Is eating healthy expensive?

As a Registered Dietitian, I have heard this statement made countless number of times, even among healthcare professionals, so in return I have asked the question why do people have these assumptions. These are some of the commonly held views as it relates to healthy eating and its relation to money.

MYTHS

#1 Organic foods are expensive

#2 Fruits and vegetables are expensive

#3 Fast foods are cheaper

I will now attempt to debunk these myths:

#1 The fact is we do not promote ‘eating organic.’ Organic farming is really a type of agricultural process which aims to eliminate the use of pesticides, herbicides and fertilizers. Most of the foods that are sold in the supermarket with ‘Organic’ claims are imported, hence the additional mark-up. However if persons would like to reduce these chemicals without the additional price tag, I would encourage home gardening. This way you would have control as to what chemicals are used in your foods, this not only saves money but fosters a healthier sense of well-being, not too mention also getting in some much needed physical activity! If you do have concerns about the chemicals in your produce sufficient washing or even use of vinegar can be used to wash some fruits and vegetables.
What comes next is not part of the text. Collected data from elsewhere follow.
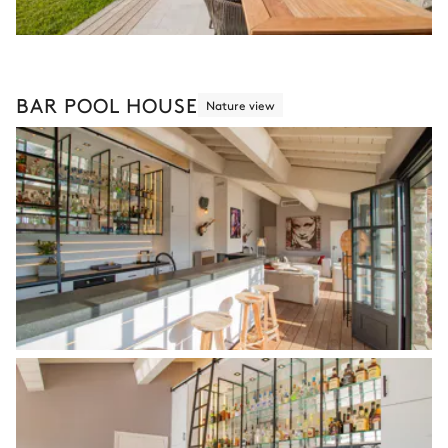
BAR POOL HOUSE
Nature view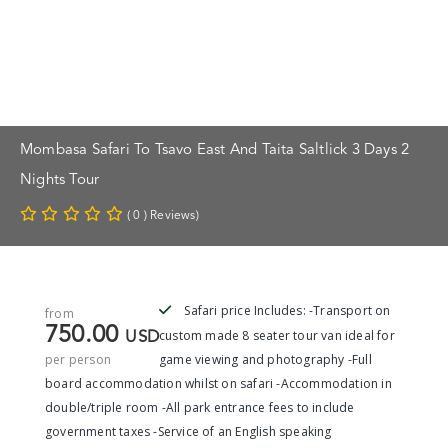
Mombasa Safari To Tsavo East And Taita Saltlick 3 Days 2
Nights Tour
( 0 ) Reviews)
Safari price Includes: -Transport on
from
750.00
custom made 8 seater tour van ideal for
USD
per person
game viewing and photography -Full
board accommodation whilst on safari -Accommodation in
double/triple room -All park entrance fees to include
government taxes -Service of an English speaking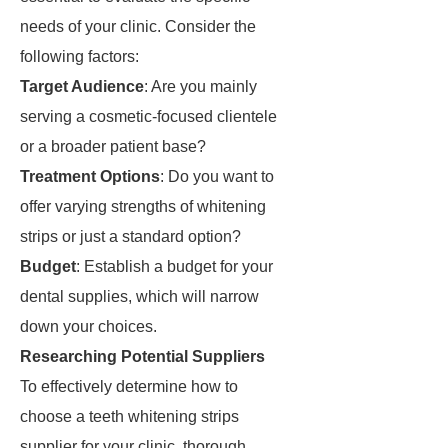
needs of your clinic. Consider the
following factors:
Target Audience
: Are you mainly
serving a cosmetic-focused clientele
or a broader patient base?
Treatment Options
: Do you want to
offer varying strengths of whitening
strips or just a standard option?
Budget
: Establish a budget for your
dental supplies, which will narrow
down your choices.
Researching Potential Suppliers
To effectively determine how to
choose a teeth whitening strips
supplier for your clinic, thorough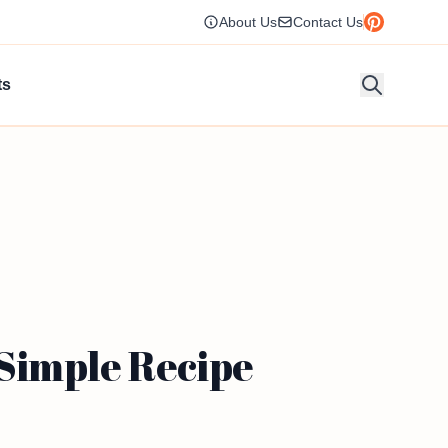
About Us
Contact Us
ts
Simple Recipe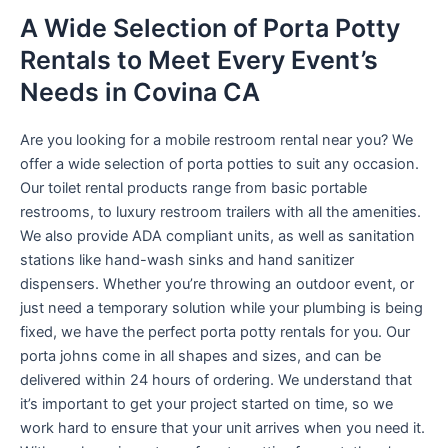
A Wide Selection of Porta Potty
Rentals to Meet Every Event’s
Needs in Covina CA
Are you looking for a mobile restroom rental near you? We
offer a wide selection of porta potties to suit any occasion.
Our toilet rental products range from basic portable
restrooms, to luxury restroom trailers with all the amenities.
We also provide ADA compliant units, as well as sanitation
stations like hand-wash sinks and hand sanitizer
dispensers. Whether you’re throwing an outdoor event, or
just need a temporary solution while your plumbing is being
fixed, we have the perfect porta potty rentals for you. Our
porta johns come in all shapes and sizes, and can be
delivered within 24 hours of ordering. We understand that
it’s important to get your project started on time, so we
work hard to ensure that your unit arrives when you need it.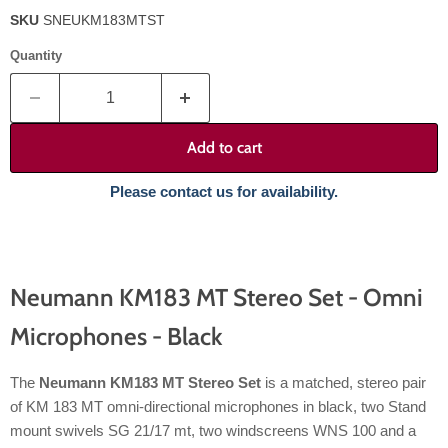
SKU
SNEUKM183MTST
Quantity
Add to cart
Please contact us for availability.
Neumann KM183 MT Stereo Set - Omni
Microphones - Black
The
Neumann KM183 MT Stereo Set
is a matched, stereo pair
of KM 183 MT omni-directional microphones in black, two Stand
mount swivels SG 21/17 mt, two windscreens WNS 100 and a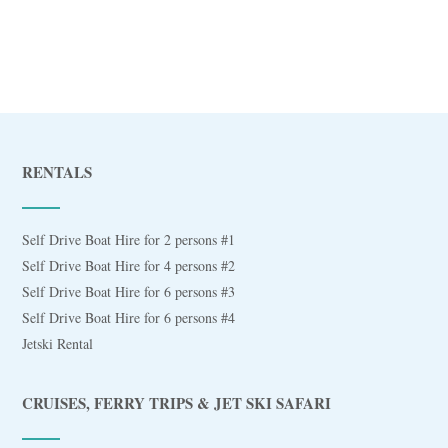
RENTALS
Self Drive Boat Hire for 2 persons #1
Self Drive Boat Hire for 4 persons #2
Self Drive Boat Hire for 6 persons #3
Self Drive Boat Hire for 6 persons #4
Jetski Rental
CRUISES, FERRY TRIPS & JET SKI SAFARI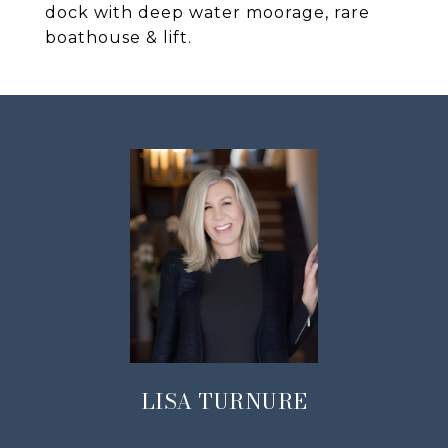
dock with deep water moorage, rare
boathouse & lift.
LISA TURNURE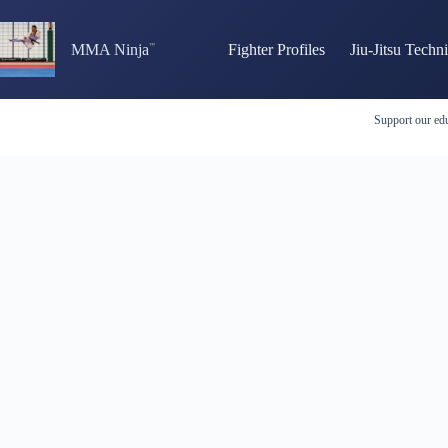
Skip
to
content
MMA Ninja
Fighter Profiles
Jiu-Jitsu Techn
Support our edu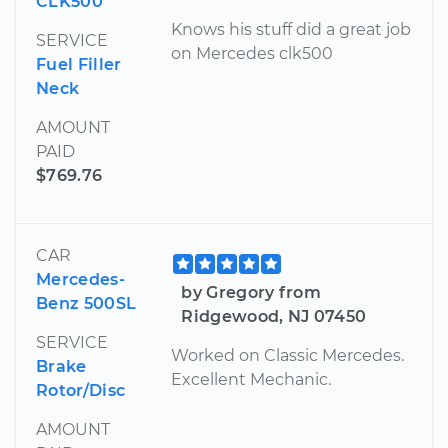
CLK500
Knows his stuff did a great job
SERVICE
on Mercedes clk500
Fuel Filler
Neck
AMOUNT
PAID
$769.76
CAR
Mercedes-
by Gregory from
Benz 500SL
Ridgewood, NJ 07450
SERVICE
Worked on Classic Mercedes.
Brake
Excellent Mechanic.
Rotor/Disc
AMOUNT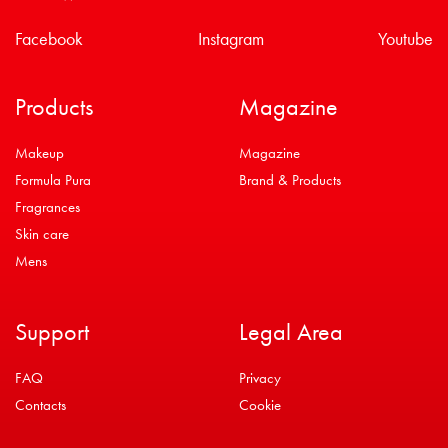
Facebook
Instagram
Youtube
Products
Magazine
Makeup
Magazine
Formula Pura
Brand & Products
Fragrances
Skin care
Mens
Support
Legal Area
FAQ
Privacy
Contacts
Cookie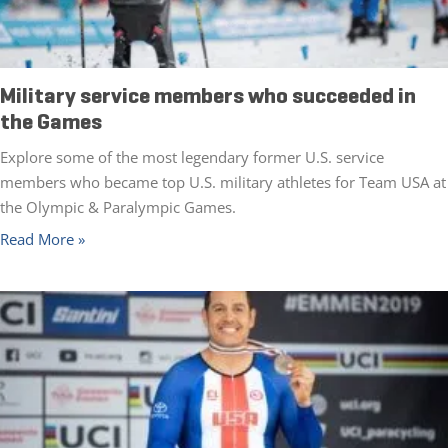
Military service members who succeeded in
the Games
Explore some of the most legendary former U.S. service
members who became top U.S. military athletes for Team USA at
the Olympic & Paralympic Games.
Read More »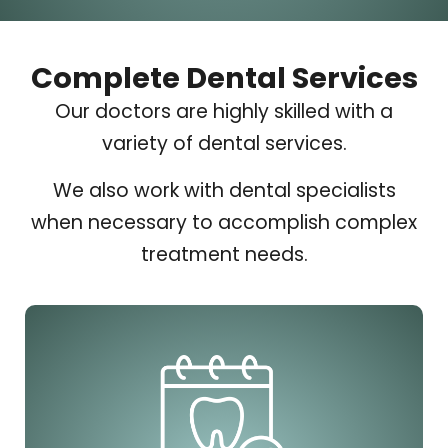
Complete Dental Services
Our doctors are highly skilled with a
variety of dental services.
We also work with dental specialists
when necessary to accomplish complex
treatment needs.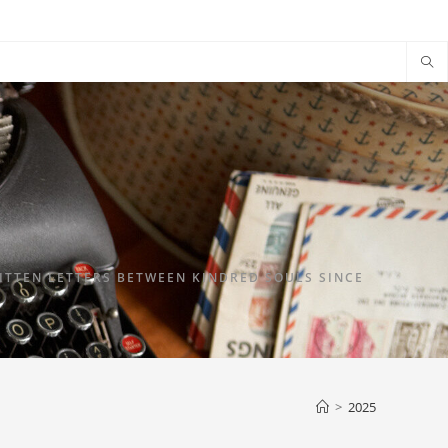
TTEN LETTERS BETWEEN KINDRED SOULS SINCE
>
2025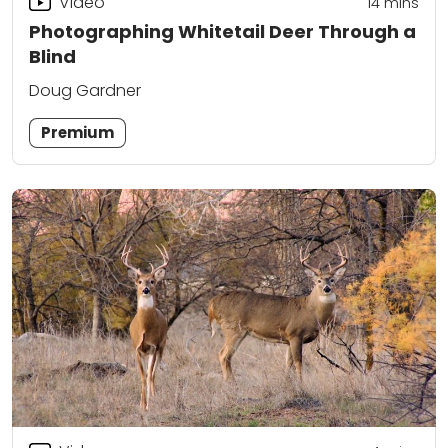
Video
14
mins
Photographing Whitetail Deer Through a
Blind
Doug Gardner
Premium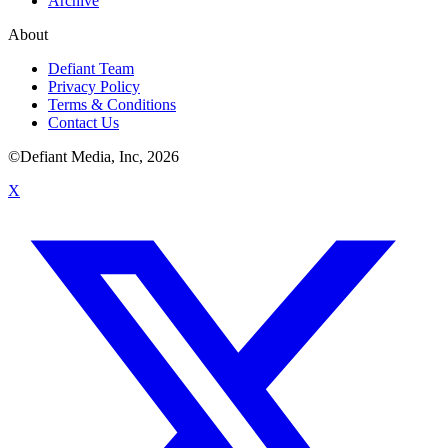
Archive
About
Defiant Team
Privacy Policy
Terms & Conditions
Contact Us
©Defiant Media, Inc,
2026
X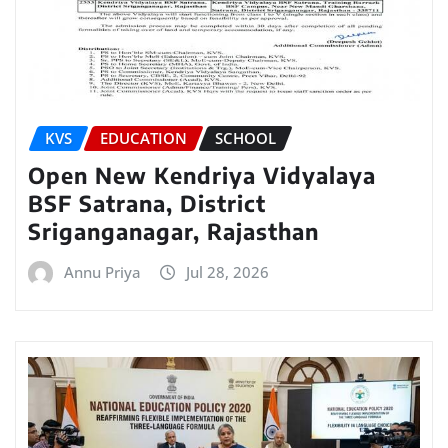
KVS
EDUCATION
SCHOOL
Open New Kendriya Vidyalaya
BSF Satrana, District
Sriganganagar, Rajasthan
Annu Priya
Jul 28, 2026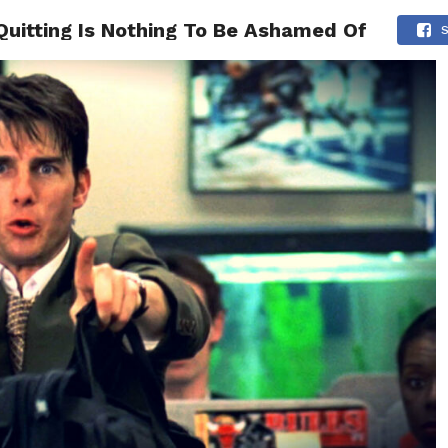
uitting Is Nothing To Be Ashamed Of
ONFIDENCE
RELATIONSHIPS
MINDSET
TRENDING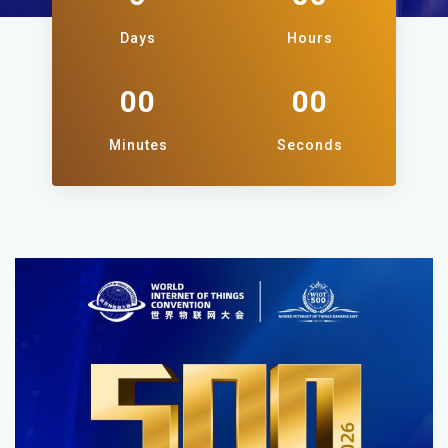
Days
Hours
00
00
Minutes
Seconds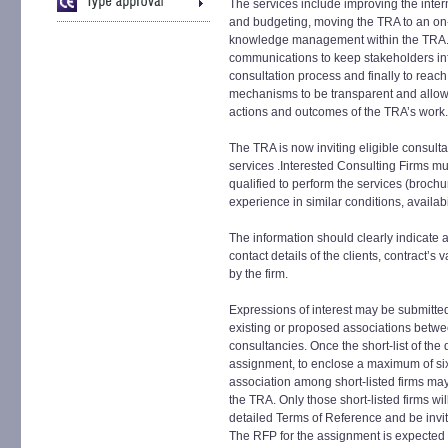
The services include improving the inter
and budgeting, moving the TRA to an on
knowledge management within the TRA. T
communications to keep stakeholders i
consultation process and finally to reac
mechanisms to be transparent and allow 
actions and outcomes of the TRA’s work.
The TRA is now inviting eligible consultan
services .Interested Consulting Firms mus
qualified to perform the services (brochu
experience in similar conditions, availabil
The information should clearly indicate a
contact details of the clients, contract’
by the firm.
Expressions of interest may be submitted
existing or proposed associations betwee
consultancies. Once the short-list of the 
assignment, to enclose a maximum of six f
association among short-listed firms may
the TRA. Only those short-listed firms w
detailed Terms of Reference and be invit
The RFP for the assignment is expected 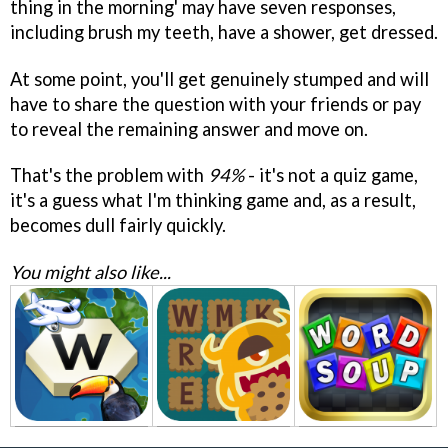
thing in the morning' may have seven responses,
including brush my teeth, have a shower, get dressed.
At some point, you'll get genuinely stumped and will
have to share the question with your friends or pay
to reveal the remaining answer and move on.
That's the problem with
94%
- it's not a quiz game,
it's a guess what I'm thinking game and, as a result,
becomes dull fairly quickly.
You might also like...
#2 Another strongly held opinion is that ‘fruit and vegetables are expensive’ whilst I agree that there is a significant markup in the price of fruits and vegetables, it is well established that these food groups possess our much needed vitamins and minerals. Further to which they are vital for managing chronic diseases such as hypertension, diabetes and are protective for cancers. So how can we encourage them?

Here are a few tips:

Tip 1 Buy In Season

Seasonal fruits and vegetables tend to be cheaper and also encourages a break from the monotony of what we are used to eating. Different fruits and vegetables also contain different vitamins and minerals…so as the saying goes variety is the spice of life!

Tip 2 Buy In Bulk

When vegetables and fruits are in season, you can purchase in bulk and by using some simple freezer preparation practices, you can safely store and have produce that is not in season all year round, this helps to save money.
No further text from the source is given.